Tuesday 19 March 2019

Stage: A dance to remember

Goodbye Norma Jeane
by Liam Burke • dir Robert McWhir
Above the Stag, Vauxhall • from 16.Mar-7.Apr.19

Essentially a one-man show set over one day, this clever, involving play unfolds as a backstage Hollywood version of A Christmas Carol in which a hungover choreographer is visited by the spirits of seven stars from the studios' golden age. Rooted in a true story, the play inventively weaves in a series of classic dance moves, exploring the magic of the movies from an angle that's initially fascinating and ultimately deeply moving.

The play centres on Jack Cole (Tim English), the creator of theatrical dance as we know it, who on 5th August 1962 is holding a pool party in his West Hollywood home. Then he hears the news that Norma Jeane, aka Marilyn Monroe, has been found dead. As he reminisces about working with her on various film projects, his muses drop in to see him: Gwen Verdon, Betty Grable, Lana Turner, Ann Miller, Jane Russell, Rita Hayworth and Norma Jeane herself (all played by Rachel Stanley). What follows is a series of conversations that include fragments of songs and dance numbers, as Jack walks through his career in the context of Hollywood history.

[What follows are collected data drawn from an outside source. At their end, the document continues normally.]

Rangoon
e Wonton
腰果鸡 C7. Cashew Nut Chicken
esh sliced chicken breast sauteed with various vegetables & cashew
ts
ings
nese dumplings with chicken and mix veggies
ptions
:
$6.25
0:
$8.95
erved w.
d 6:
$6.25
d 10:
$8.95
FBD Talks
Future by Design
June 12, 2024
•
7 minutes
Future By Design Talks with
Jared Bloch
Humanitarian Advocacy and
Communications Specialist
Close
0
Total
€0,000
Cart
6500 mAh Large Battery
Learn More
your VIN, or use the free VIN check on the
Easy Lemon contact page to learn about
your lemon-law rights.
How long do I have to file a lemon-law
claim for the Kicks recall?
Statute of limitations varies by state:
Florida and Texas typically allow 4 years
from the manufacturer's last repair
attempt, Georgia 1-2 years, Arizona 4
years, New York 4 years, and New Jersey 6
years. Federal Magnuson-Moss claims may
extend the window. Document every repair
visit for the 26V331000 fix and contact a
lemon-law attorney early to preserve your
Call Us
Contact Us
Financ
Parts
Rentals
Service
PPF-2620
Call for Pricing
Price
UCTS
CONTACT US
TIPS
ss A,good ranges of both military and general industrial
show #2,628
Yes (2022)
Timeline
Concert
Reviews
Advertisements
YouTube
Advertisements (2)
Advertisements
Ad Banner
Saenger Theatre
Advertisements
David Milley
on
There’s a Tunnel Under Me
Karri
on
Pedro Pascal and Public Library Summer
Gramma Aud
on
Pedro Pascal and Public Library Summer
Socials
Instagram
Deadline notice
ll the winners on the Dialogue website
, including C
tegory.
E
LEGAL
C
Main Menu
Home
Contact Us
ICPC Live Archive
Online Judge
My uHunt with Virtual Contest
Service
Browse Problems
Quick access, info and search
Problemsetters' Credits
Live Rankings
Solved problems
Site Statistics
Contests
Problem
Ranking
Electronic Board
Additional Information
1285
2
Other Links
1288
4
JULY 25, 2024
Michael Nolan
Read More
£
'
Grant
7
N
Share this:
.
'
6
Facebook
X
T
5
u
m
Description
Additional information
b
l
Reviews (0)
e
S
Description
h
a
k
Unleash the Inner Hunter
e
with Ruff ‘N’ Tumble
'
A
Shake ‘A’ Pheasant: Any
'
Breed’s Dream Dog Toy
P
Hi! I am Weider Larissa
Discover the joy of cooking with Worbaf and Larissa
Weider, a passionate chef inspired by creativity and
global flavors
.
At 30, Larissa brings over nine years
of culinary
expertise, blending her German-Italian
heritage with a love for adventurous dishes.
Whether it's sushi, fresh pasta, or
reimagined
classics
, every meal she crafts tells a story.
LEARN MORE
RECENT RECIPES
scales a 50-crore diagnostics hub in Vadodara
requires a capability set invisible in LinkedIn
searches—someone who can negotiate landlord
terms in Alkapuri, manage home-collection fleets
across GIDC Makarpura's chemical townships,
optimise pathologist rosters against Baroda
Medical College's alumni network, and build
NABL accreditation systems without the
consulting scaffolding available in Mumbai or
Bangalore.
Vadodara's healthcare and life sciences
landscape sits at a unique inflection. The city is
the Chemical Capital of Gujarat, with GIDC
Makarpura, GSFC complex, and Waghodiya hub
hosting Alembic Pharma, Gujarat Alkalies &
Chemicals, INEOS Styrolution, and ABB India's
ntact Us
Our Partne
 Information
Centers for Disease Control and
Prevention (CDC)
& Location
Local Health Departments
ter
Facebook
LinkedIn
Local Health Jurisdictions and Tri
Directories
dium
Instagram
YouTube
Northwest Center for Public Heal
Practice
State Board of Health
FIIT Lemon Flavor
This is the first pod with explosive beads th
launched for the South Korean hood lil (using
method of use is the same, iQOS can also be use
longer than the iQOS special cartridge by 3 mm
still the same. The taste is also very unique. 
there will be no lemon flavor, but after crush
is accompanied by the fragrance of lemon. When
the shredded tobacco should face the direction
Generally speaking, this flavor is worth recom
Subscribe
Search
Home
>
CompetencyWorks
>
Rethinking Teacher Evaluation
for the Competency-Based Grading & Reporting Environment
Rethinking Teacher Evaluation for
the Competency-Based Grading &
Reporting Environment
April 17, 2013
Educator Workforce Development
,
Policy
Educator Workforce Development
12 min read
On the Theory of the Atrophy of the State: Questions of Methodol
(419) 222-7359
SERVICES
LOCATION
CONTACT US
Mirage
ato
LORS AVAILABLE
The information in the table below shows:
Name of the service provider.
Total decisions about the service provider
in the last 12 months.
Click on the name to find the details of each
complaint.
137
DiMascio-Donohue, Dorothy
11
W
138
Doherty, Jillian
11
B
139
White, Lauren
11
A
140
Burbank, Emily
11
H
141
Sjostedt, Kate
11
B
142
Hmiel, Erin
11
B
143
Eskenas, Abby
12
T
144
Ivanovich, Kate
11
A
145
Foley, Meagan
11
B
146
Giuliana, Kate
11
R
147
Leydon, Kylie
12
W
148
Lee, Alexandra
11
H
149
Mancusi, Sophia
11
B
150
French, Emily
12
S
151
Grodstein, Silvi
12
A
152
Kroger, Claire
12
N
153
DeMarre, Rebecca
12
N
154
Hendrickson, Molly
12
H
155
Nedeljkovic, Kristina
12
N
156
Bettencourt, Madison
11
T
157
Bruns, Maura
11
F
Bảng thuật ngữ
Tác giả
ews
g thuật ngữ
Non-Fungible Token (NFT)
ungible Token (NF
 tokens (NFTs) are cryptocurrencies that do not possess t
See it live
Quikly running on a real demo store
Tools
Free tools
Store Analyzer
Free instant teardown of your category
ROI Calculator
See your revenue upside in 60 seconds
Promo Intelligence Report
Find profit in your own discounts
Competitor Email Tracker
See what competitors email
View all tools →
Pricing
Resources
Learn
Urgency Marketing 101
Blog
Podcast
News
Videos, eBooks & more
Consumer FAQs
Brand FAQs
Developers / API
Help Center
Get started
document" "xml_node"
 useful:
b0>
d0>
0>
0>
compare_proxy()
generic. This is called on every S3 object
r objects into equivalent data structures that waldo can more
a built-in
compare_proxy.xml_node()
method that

English & Stanley (as Verdon)
Notably for a play with such a heightened premise, this production is remarkably understated. English plays the character with earthy sensitivity, recounting Jack's story conversationally, never indulging in arch melodrama while quietly revealing his chemistry with each of these larger-than-life divas. And Stanley's performance is a marvel of subtle detail that brings each woman vividly to life, with both personality quirks and exhilarating choreography (Verdon is the highlight, and Grable is particularly fabulous).

It of course helps that writer Burke has carefully researched this story while Above the Stag fully invests in the set, lighting, costumes and wigs, all of which bracingly ground the fantasy. And the show's choreography is carefully recreated from routines Cole created for these icons, exploring the very nature of artistic invention and legacy.

The result is a provocative, expertly underplayed drama that pulls the audience into a carefully recreated version of faded old-world glamour. Watching it, we are entranced by each visitation as it evokes yet another indelible movie memory. Then Jack's never-sentimentalised journey into grief makes the play itself unforgettable.